Big Medical Centers are increasingly catering to the "Worried Well" usually those in fairly affluent circumstances who wish to avoid health problems.  They have to be fairly affluent, because most of these programs cost a goodly amount - some as much as 2 or 3 thousand dollars. They are offered counseling on diet, life style choices, and screening.

This is definitely a step in the right direction, though I am waiting for it to be the first line of medical treatment, available even to people in reduced circumstances.  Those with limited incomes are generally the ones whose diet most needs to change, since the lure of McDonald's cheap food is irresistible costing, as it often does, less than a meal cooked at home.

What is the problem?  "The National Institutes of Health requires medical centers that are designated comprehensive cancer centers, and eligible for its grants and contracts, to have a prevention component. The institute devoted $500 million, or 12 percent of its budget, to cancer prevention and control. But, some ask, how can an honest message be communicated to the public about what can be done?"

The Centers offer mostly research, since being on the cutting edge of Cancer research is what it is all about.  But they also offer screening.  Here is what one Doctor has to say about that:

"Not all cancers will spread and kill, and sometimes the outcome is the same whether a cancer is found earlier or later. But with screening, doctors treat any tumors they find because they cannot tell which are worrisome and which are not."

In the end, screening, far from preventing cancer, actually leads to more cancer patients, Dr. Kramer noted, by finding both those whose cancers would have been deadly and those whose cancers would never have been a problem because they would have remained small and never spread, or would even have disappeared.

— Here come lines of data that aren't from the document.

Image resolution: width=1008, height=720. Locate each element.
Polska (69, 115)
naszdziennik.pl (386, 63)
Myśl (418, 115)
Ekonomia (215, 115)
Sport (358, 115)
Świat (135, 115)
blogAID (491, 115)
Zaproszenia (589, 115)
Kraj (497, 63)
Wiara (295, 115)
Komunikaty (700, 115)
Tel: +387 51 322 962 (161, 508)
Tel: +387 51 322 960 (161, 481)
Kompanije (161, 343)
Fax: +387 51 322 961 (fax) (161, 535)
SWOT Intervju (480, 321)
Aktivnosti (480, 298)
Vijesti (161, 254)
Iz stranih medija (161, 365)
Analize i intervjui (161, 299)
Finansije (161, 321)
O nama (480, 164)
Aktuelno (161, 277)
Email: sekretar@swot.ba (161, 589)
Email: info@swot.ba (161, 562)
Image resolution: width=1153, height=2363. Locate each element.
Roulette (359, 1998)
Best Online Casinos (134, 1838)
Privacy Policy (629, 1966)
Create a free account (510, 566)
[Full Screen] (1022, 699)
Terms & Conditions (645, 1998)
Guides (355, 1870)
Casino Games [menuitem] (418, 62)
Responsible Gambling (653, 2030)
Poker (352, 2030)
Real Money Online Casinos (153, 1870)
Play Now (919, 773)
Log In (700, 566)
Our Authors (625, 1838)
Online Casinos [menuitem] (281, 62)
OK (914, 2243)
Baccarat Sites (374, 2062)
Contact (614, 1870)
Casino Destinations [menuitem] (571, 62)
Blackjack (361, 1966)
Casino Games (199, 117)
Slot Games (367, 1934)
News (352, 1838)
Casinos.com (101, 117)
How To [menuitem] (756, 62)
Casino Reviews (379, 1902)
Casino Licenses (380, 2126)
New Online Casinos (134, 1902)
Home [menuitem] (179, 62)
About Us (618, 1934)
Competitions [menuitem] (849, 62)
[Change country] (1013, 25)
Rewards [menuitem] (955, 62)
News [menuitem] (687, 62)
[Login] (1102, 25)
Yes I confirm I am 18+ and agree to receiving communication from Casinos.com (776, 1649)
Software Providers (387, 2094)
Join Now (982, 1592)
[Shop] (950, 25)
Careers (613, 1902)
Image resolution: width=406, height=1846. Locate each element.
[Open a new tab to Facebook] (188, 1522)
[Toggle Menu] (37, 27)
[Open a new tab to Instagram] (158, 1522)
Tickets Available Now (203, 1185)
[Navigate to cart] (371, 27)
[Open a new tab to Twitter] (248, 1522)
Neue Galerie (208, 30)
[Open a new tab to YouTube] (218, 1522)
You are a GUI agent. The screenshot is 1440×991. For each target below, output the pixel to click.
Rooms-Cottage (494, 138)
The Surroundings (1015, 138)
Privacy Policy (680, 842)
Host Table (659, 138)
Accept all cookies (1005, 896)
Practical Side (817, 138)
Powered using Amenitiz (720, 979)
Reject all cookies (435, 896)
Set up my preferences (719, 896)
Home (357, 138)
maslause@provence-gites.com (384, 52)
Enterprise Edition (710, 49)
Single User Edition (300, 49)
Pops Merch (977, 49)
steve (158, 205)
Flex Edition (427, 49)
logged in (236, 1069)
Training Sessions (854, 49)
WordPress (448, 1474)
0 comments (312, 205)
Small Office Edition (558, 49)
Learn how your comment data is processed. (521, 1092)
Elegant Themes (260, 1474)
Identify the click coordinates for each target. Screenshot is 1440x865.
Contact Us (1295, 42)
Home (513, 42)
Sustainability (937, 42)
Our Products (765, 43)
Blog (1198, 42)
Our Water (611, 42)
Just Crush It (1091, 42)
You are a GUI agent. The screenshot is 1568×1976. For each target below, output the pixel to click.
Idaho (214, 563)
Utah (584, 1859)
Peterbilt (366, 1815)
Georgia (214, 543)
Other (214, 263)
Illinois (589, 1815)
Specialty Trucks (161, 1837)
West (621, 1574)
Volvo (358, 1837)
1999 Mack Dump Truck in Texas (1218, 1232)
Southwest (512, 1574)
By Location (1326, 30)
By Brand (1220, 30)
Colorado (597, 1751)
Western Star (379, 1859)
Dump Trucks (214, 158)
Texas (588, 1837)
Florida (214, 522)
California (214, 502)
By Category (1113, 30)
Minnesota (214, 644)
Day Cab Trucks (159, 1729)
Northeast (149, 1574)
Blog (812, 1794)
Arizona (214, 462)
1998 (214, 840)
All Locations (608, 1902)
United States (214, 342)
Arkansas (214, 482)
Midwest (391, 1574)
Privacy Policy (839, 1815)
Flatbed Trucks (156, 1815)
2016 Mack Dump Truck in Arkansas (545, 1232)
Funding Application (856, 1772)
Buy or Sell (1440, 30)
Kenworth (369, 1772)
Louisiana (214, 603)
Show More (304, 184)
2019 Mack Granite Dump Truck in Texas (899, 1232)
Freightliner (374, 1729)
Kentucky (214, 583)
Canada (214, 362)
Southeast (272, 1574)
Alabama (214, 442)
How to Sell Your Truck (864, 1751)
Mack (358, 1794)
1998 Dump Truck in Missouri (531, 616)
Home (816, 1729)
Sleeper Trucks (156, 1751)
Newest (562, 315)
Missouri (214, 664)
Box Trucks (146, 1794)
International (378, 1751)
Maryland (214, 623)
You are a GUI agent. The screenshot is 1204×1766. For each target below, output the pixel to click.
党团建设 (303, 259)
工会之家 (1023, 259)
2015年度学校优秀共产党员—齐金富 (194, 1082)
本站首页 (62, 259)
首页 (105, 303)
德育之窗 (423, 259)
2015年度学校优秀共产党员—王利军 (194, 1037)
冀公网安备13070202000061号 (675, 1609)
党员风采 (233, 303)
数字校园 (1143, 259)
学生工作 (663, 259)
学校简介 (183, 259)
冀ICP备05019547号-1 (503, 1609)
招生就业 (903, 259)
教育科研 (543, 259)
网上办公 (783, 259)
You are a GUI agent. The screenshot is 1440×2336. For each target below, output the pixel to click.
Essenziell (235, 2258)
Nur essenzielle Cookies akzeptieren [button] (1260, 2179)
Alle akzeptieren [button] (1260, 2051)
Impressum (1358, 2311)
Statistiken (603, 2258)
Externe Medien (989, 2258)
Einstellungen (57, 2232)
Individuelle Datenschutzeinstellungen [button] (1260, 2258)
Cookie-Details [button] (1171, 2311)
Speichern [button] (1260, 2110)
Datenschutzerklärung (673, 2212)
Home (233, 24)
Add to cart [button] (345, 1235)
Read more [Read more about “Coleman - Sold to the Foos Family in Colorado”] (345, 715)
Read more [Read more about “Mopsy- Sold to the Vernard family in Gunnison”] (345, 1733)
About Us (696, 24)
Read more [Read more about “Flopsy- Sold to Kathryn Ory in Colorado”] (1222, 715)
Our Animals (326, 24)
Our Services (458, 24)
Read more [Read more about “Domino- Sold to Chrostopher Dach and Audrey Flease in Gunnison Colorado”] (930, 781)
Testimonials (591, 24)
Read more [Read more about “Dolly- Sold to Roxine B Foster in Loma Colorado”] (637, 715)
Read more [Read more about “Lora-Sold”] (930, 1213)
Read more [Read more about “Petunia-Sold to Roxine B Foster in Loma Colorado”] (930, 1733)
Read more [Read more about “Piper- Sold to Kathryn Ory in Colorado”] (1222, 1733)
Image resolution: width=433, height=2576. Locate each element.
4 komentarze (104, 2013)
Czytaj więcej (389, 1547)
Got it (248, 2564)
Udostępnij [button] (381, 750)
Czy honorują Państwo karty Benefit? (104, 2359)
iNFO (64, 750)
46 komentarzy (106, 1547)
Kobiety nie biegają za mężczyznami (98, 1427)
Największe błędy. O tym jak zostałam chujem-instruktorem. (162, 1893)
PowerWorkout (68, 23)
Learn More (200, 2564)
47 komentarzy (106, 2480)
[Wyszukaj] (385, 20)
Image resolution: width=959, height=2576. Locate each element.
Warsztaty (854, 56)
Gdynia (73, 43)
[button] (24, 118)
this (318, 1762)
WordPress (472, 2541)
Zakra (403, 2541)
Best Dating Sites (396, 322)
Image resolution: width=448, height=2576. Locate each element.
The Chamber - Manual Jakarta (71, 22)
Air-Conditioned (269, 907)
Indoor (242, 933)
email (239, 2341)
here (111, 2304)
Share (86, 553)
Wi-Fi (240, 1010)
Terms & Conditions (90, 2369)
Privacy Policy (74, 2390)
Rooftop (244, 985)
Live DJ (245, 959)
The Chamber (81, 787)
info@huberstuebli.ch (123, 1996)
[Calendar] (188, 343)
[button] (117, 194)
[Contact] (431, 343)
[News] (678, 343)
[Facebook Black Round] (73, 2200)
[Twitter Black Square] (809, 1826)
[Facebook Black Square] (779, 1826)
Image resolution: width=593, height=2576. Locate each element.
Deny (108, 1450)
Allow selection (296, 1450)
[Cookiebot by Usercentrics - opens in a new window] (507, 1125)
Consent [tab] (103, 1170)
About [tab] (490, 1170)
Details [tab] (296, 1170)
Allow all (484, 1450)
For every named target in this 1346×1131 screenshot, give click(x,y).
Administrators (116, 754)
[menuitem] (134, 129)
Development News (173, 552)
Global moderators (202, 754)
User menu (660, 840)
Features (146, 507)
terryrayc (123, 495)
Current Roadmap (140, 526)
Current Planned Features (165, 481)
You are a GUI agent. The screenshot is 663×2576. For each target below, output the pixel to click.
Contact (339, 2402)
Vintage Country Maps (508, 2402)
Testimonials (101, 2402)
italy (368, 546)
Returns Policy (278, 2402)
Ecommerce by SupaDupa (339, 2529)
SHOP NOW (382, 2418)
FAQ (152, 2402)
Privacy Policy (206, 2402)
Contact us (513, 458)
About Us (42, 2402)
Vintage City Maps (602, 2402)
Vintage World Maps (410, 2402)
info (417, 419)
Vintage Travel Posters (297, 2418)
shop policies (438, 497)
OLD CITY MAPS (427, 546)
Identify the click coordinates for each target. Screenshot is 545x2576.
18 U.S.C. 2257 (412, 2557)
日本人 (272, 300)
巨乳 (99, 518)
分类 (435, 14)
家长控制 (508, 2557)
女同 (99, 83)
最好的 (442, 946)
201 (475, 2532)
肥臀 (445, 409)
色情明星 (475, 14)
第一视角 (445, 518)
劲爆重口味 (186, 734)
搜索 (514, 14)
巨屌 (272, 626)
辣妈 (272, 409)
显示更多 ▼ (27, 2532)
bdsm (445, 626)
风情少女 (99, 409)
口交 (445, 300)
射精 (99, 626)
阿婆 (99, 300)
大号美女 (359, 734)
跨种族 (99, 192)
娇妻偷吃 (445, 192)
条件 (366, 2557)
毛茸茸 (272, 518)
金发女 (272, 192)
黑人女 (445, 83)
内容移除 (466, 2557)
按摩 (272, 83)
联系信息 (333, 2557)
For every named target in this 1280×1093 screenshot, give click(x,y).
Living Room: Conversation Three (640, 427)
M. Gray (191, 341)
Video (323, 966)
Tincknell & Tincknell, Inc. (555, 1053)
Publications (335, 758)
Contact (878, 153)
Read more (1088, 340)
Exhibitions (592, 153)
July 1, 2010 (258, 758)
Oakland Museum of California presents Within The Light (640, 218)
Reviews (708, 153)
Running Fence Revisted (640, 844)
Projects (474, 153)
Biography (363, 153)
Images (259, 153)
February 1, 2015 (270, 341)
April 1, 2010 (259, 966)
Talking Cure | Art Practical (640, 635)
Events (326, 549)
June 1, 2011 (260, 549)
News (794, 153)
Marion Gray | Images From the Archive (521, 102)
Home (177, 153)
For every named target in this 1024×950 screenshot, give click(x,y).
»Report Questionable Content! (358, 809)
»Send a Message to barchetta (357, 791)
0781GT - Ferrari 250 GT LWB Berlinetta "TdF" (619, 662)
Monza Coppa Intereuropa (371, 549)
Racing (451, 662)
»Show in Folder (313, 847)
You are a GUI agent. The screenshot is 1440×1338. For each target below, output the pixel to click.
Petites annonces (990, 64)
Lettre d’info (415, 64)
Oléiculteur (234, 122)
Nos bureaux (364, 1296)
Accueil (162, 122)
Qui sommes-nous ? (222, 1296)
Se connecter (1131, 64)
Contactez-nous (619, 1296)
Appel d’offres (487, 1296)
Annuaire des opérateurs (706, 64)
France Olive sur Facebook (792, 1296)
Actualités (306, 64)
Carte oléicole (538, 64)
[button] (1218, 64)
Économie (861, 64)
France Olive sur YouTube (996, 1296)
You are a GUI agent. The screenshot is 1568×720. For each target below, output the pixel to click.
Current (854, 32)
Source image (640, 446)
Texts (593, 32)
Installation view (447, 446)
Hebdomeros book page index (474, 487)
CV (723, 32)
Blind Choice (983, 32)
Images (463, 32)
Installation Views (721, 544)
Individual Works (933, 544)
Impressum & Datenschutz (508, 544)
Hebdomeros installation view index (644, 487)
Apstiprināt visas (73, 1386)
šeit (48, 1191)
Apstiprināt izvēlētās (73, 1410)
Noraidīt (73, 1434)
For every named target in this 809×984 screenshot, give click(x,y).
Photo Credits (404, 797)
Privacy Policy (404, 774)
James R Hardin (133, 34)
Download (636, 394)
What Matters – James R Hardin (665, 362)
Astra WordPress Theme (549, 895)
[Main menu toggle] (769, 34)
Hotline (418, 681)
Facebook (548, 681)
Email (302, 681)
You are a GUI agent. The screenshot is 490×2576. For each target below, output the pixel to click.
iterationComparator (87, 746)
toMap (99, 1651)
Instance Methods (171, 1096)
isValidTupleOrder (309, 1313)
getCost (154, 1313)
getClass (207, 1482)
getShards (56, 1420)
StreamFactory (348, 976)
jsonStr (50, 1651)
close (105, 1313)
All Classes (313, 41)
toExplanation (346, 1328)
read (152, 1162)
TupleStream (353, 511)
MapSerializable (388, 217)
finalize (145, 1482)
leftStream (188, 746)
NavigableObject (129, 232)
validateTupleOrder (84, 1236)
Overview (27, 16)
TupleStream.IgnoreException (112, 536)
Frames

"People often talk about mammograms to prevent breast cancer when what it's done is to increase, not decrease, the incidence of breast cancer," Dr. Kramer said." (Lynn: my emphasis)

What I would like to see is an increased partnership between alternative and allopathic medicine, because at the moment the dietary advice, while a step forward, is not comprehensive of natural therapies, and no alternative remedies are suggested.